Note: cells can co-express both inhibitory and activating FcRs and tune their response according to their integration of positive and negative signals. Which FcRs a cell expresses sometimes depends on the signals that the cell receives during an immune response.
Provide three examples of FcRs and what their function is.
- FcγRs: bind the Fc region of IgG antibodies and are the main mediators of Ab functions in the body.
- FcαR (CD89): bind the Fc region of IgA. Contributes to pathogen destruction by triggering ADCC , phagocytosis and cell activation.
- FcεR: bind the Fc region of IgE antibodies and contrubutes to inflammation and destruction of parasites through triggering degranulation of granulocytes.
- pIgR; Polymeric immunoglobulin receptor: expressed on epithelial cells and initiates the transcytosis (endocytosis and transport) of IgA and IgM from the blood/lamina propria to the lumen of the mucosal tissues.
- FcRn; Neonatal Fc receptor: Expressed on many different cell types early in an organism’s lifespan, mainly epithelial cells. The FcRn is key to transporting IgG from milk in the intestine to the blodstream of babies which have a less mature immune system. It also transports IgG across the placenta and recycle IgG taken up by pinocytosis back into circulation in adult life.
Describe the Fcγ receptors, which cells express them and what function is induced when binding their ligand?
The FcγRs bind IgG and are the most diverse group of FcRs; four families total, where three are activating (associated with ITAMs) and one inhibiting (associated with ITIMs. They are expressed by a wide range of cells but generally they:
– Will induce phagocytosis if expressed by macrophages
– Will induce degranulation if expressed by cytotoxic cells
The main inhibitory FcR is FcγRIIB, describe its function.
FcγRIIB binds several different IgG subclasses and is expressed by many cell types, including B cells. When bound by antibody-antigen complexes, FcγRIIB sends negative signals through the BCR that inhibit further B-cell activation, alerting the B cell that sufficient antibodies are present and no further antibody production is necessary.

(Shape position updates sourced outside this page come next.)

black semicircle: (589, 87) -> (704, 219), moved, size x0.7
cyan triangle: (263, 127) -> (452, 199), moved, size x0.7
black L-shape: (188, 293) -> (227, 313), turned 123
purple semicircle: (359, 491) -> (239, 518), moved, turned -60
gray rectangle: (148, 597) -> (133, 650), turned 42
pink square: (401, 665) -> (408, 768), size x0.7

Describe the Fcα receptors, which cells express them and what function is induced when binding their ligand?
FcαR are expressed by myeloid cells: Monocytes/macrophages, Granulocytes, & Dendritic cells
- Contributes to pathogen destruction by triggering ADCC and phagocytosis
- Stimulates myeloid cells to release inflammatory cytokines and generate
superoxide free radicals to help kill internalized pathogens
Describe the Fcε receptors, which cells express them and what function is induced when binding their ligand?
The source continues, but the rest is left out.